FLEXHab si sviluppa a partire da un container high-cube da 40 piedi (12 metri) modificato, che forma una struttura modulare concepita per un utilizzo flessibile e per un trasporto agevole. La facciata esterna è rivestita in polimero rinforzato con fibra di vetro, anch'essa stampata in 3D, che richiama la silhouette di un habitat lunare. Questa superficie robusta, prodotta da WOHN, è trattata con un rivestimento speciale per una maggiore resistenza agli agenti atmosferici, rendendola una soluzione leggera, durevole e altamente resistente.

![Explore the innovative FLEXHab space habitat, a cutting-edge project by WOHN and the ESA. Discover how 3D printing technology is revolutionizing astronaut training.](https://www.voxelmatters.com/wp-content/uploads/2024/11/airlock_large-scaled.jpg)

Le partizioni interne stampate in 3D ottimizzano la disposizione degli spazi, creando un layout equilibrato all'interno dell'habitat compatto. Utilizzando materiali stampati in 3D per i componenti strutturali chiave, FLEXHab consente riparazioni o sostituzioni rapide quando necessario, adattandosi senza sforzo alle esigenze delle missioni spaziali in continua evoluzione.

All'interno di FLEXHab, l'integrazione di elementi stampati in 3D consente di creare spazi versatili e multifunzionali adatti ai vari requisiti delle missioni a lungo termine. L'area della cucina, concepita come principale spazio ricreativo e di ristorazione, include posti a sedere in Alcantara Vegan Suede e tavoli da pranzo pieghevoli che possono essere riposti agevlmente per trasformare l'area in uno spazio per l'esercizio fisico, dotato di attrezzature per il fitness a scomparsa.

[![](https://www.voxelmatters.com/wp-content/uploads/2024/11/interior-3_large-426x640.jpg)](https://www.voxelmatters.com/wp-content/uploads/2024/11/interior-3_large-scaled.jpg)

[![](https://www.voxelmatters.com/wp-content/uploads/2024/11/interior-2_large-426x640.jpg)](https://www.voxelmatters.com/wp-content/uploads/2024/11/interior-2_large-scaled.jpg)

## Un'esperienza avanzata e adattiva

La sezione laboratorio di FLEXHab ospita scrivanie regolabili in altezza e spazi designati per futuri moduli International Standard Payload Rack (ISPR), progettati per esperimenti e attrezzature, aggiungendo flessibilità alle esigenze di ricerca in evoluzione. I componenti principali di scrivanie e soluzioni di stoccaggio sono anch'essi stampati in 3D, riducendo il peso e migliorando l'adattabilità all'interno dello spazio.

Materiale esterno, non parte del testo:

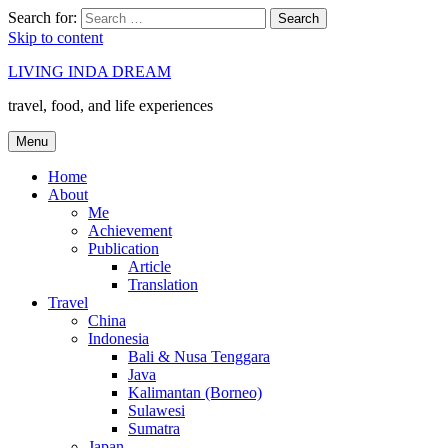
Search for:
Search
Skip to content
LIVING INDA DREAM
travel, food, and life experiences
Menu
Home
About
Me
Achievement
Publication
Article
Translation
Travel
China
Indonesia
Bali & Nusa Tenggara
Java
Kalimantan (Borneo)
Sulawesi
Sumatra
Japan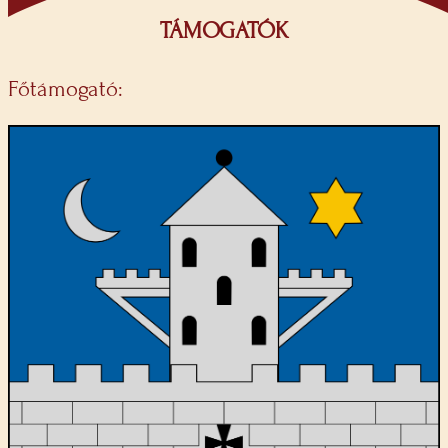
TÁMOGATÓK
Főtámogató: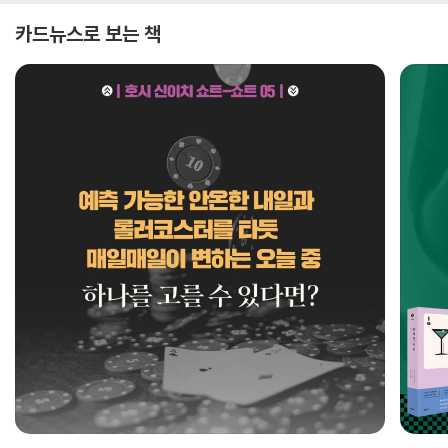
카드뉴스로 보는 책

L'airlock di FLEXHab svolge una duplice funzione: fornisce un punto di accesso sicuro ed ermetico per l'habitat e funge da area dedicata all'igiene. L'airlock, progettato come "wet room," include superfici lavabili e un suitport per una gestione efficiente delle tute EVA (attività extraveicolari), sfruttando componenti stampati in 3D per la durabilità e la facile manutenzione di aree soggette a un utilizzo intensivo.

Al cuore dei sistemi di FLEXHab troviamo ODIN, un sistema operativo avanzato che connette tutti i dispositivi e gestisce le comunicazioni con il controllo missione principale. ODIN fornisce ai membri dell'equipaggio una dashboard dati personalizzabile, il monitoraggio ambientale e mostra in tempo reale le condizioni dell'habitat. Attraverso pannelli di controllo personalizzati e punti di interazione resi possibili da elementi stampati in 3D, FLEXHab offre agli astronauti un'esperienza utente intuitiva e personalizzabile, ottimizzando l'ambienti in cui dovranno vivere e lavorare.